THE TASK: Below this task are records; return each one exactly and omit its images.

--- MATERIAL TO PROCESS Enclosed Below ---

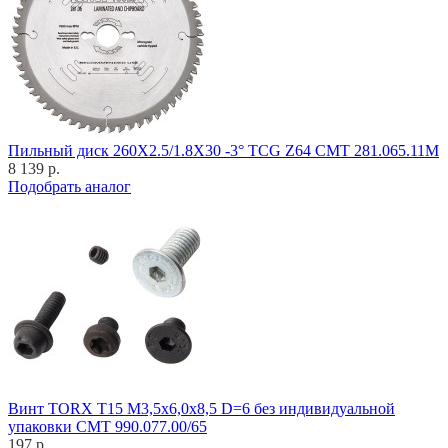
Пильный диск 260X2.5/1.8X30 -3° TCG Z64 CMT 281.065.11M
8 139 р.
Подобрать аналог
Винт TORX T15 M3,5x6,0x8,5 D=6 без индивидуальной
упаковки CMT 990.077.00/65
197 р.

--- End of Enclosed MATERIAL TO PROCESS ---

ANSWER TO THE PROBLEM:
Пильный диск 260X2.5/1.8X30 -3° TCG Z64 CMT 281.065.11M
8 139 р.
Подобрать аналог
Винт TORX T15 M3,5x6,0x8,5 D=6 без индивидуальной
упаковки CMT 990.077.00/65
197 р.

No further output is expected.